La presse nationale et internationale n’est pas passée par quatre chemins pour qualifier cette affaire. C’est une guerre politique togolo-togolaise, un antagonisme qui oppose un chef de l’Etat qui se venge d’un de ses plus fidèles collaborateurs, Pascal Akoussoulèlou Bodjona. Ancien ambassadeur du Togo aux Etats Unis, ancien Directeur de cabinet de la présidence de Faure Gnassingbé et tout récemment ministre de l’administration territoriale et de la décentralisation, Pascal Bodjona, dans le trombinoscope politique togolais n’est pas n’importe qui.
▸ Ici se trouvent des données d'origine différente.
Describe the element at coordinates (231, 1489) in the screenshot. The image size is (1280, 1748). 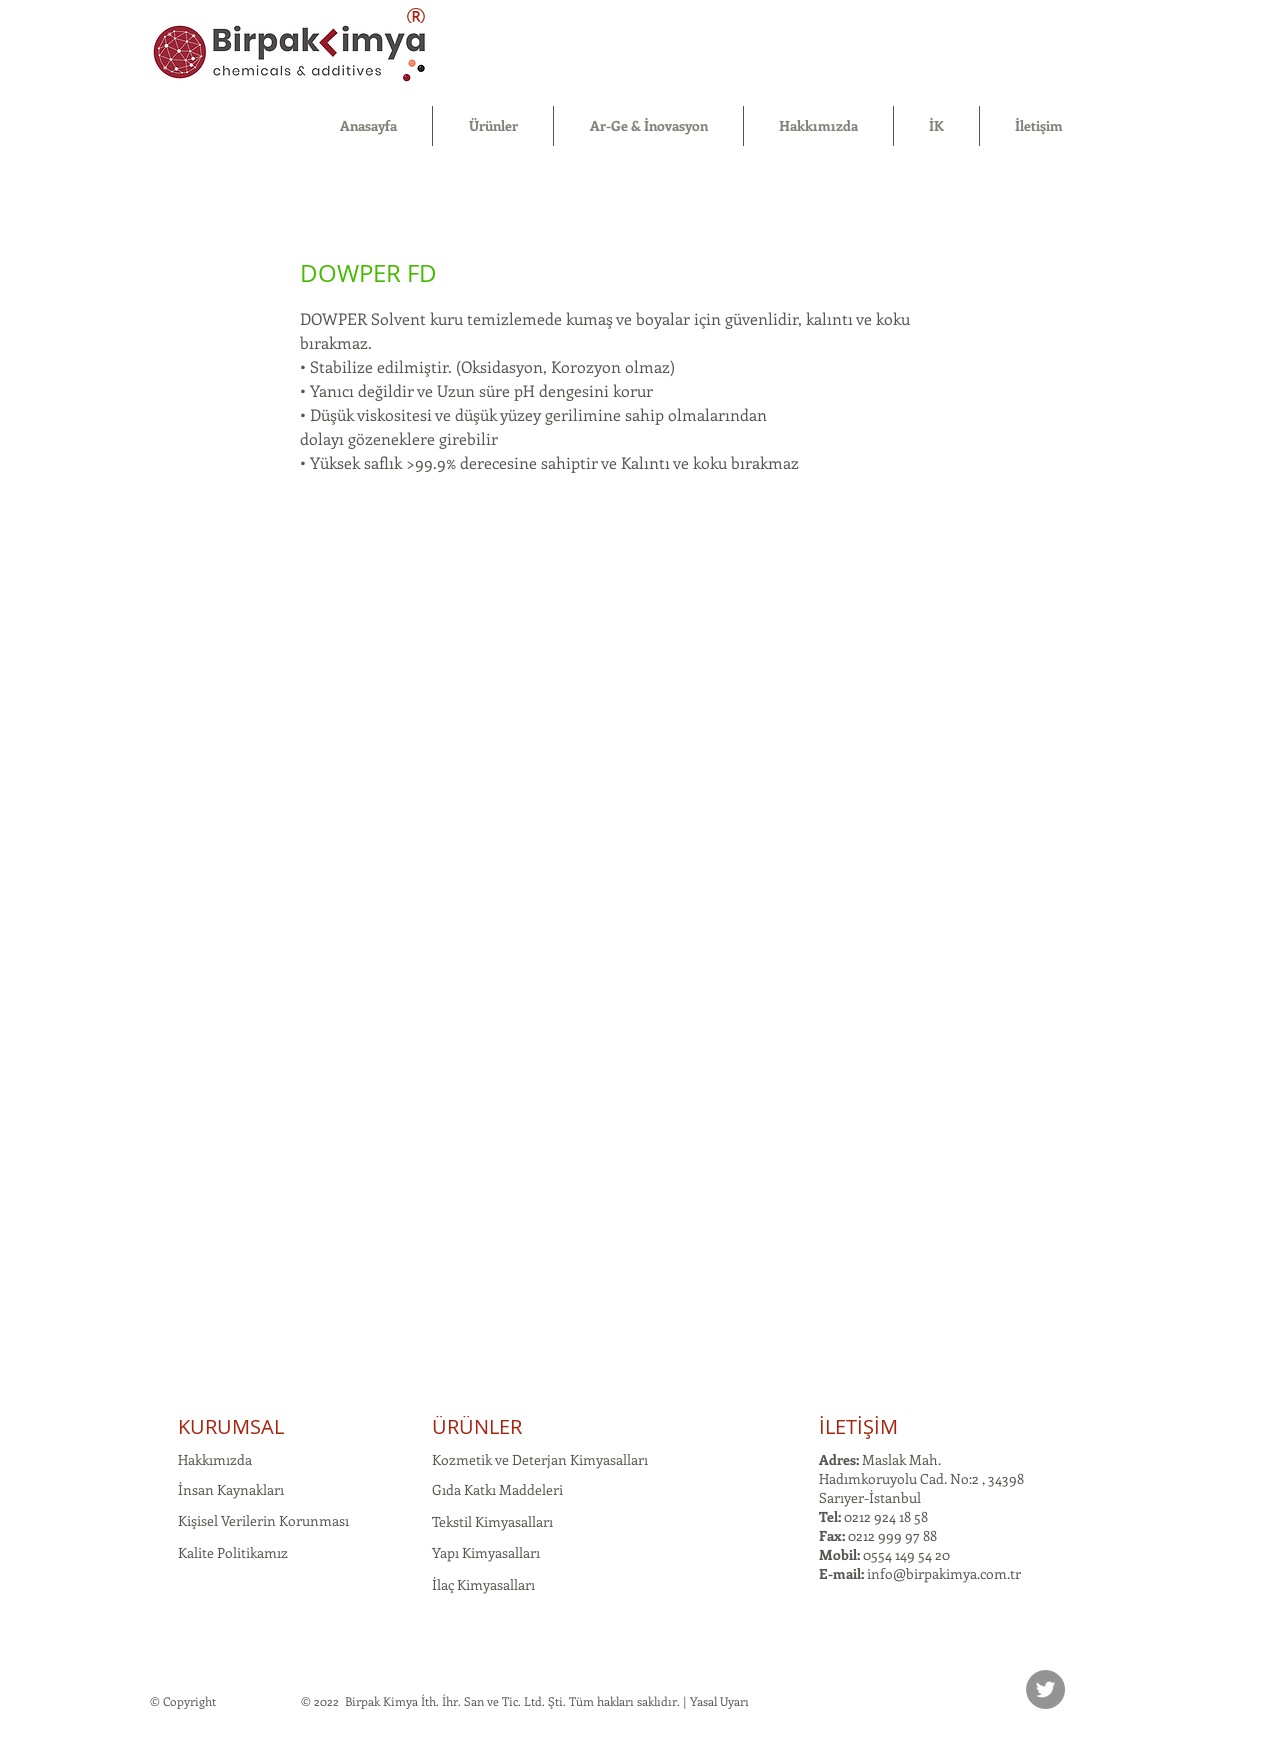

C’est un puissant homme, un pilier du régime. C’est pourquoi, la situation de son arrestation aujourd’hui étonne, mieux inquiète. Un dossier nourri d’acharnement politique, de neutralisation machiavélique qui suscite beaucoup d’interrogation. A l’origine donc de cette affaire, Sow Bertin Agba, dont l’arrestation et la détention a suscité un véritable tollé alors que les origines sont dans les coulisses de la présidence.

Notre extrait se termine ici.